Each Sunday in the fall, SI photographer John Biever is on the sidelines in an NFL stadium, trying to come up with one memorable image that will define the game he is shooting. He has proved to be good at it. His shots have appeared on the cover of SI 101 times (32 of them NFL photos) in the 17 years he has worked for the magazine. "I'm always moving around on the sidelines, looking for something different that will capture the emotions of the players," he says.

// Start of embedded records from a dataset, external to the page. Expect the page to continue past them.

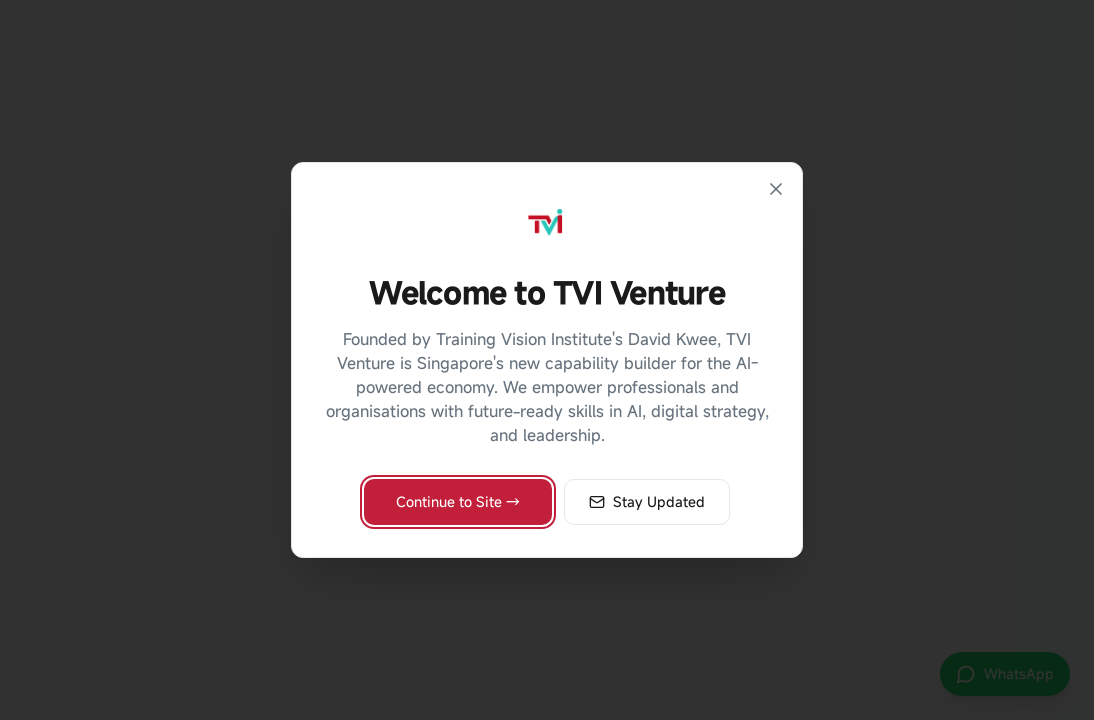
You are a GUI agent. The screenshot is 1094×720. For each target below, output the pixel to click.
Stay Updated (647, 501)
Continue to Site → (458, 501)
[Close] (776, 189)
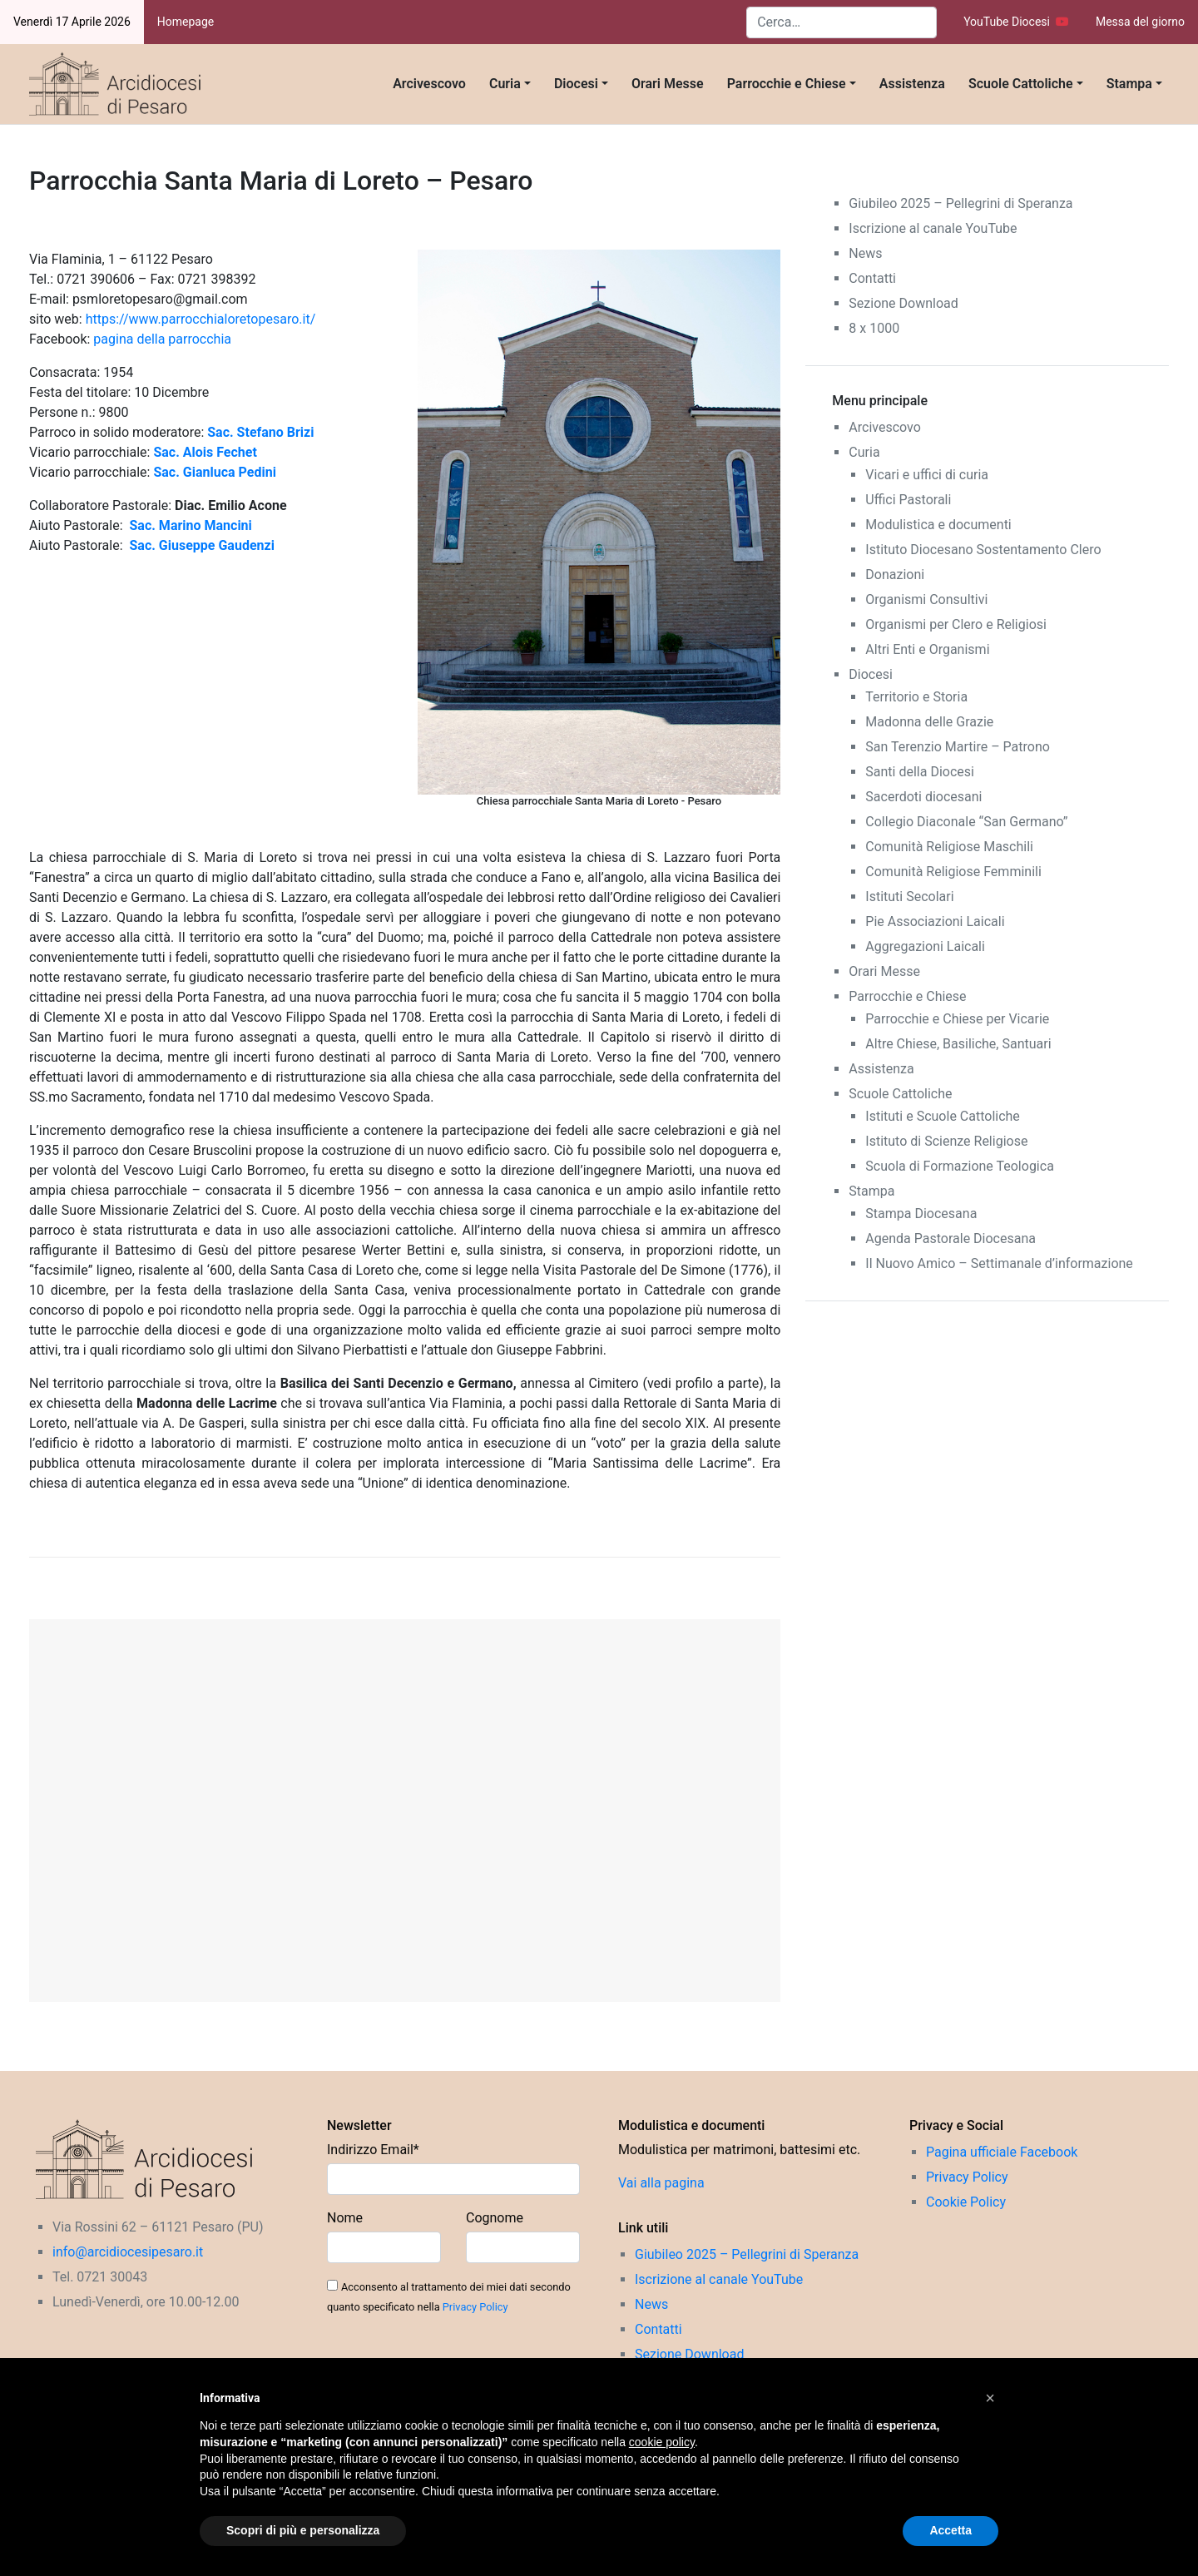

The job of putting the words to those photos is overseen by senior editor Mark Godich, who supervised the production of SI's 92-page NFL preview package (page 65). This is Godich's seventh year on the pro football beat, but he still has the enthusiasm of a wide-eyed rookie. "We've made the training camp rounds and are revved up and ready to go," Godich says.
Senior writer Michael Silver, who has been covering the NFL for SI since 1994, follows players beyond the practice field, into limos and onto dance floors in pursuit of the story. In this issue he profiles controversial Minnesota Vikings wideout Randy Moss. After spending time with the man who shocked football last year by saying he didn't always give it his all, Silver says, "I believe he's passionate about football."
Inside the NFL columnist Peter King, an SI writer for 13 years, spent a long day with Cleveland Browns coach Butch Davis to examine the phenomenon of coaches who demand—and get—full control of football operations. King was surprised at what he saw. "It's less of a daunting task than I expected," he says, "if you have competent people to do your dirty work."
Rounding out the senior writing team is X's-and-O's expert Paul Zimmerman, who has covered the NFL for SI since 1979. Dr. Z makes his predictions for this season, including the playoffs and the Super Bowl.
The one constant in the NFL in recent years has been change, and that will remain the case this fall. Says Godich, "With realignment, the addition of an expansion team, and marquee players and coaches in new places, this season promises to be as unpredictable and exciting as ever."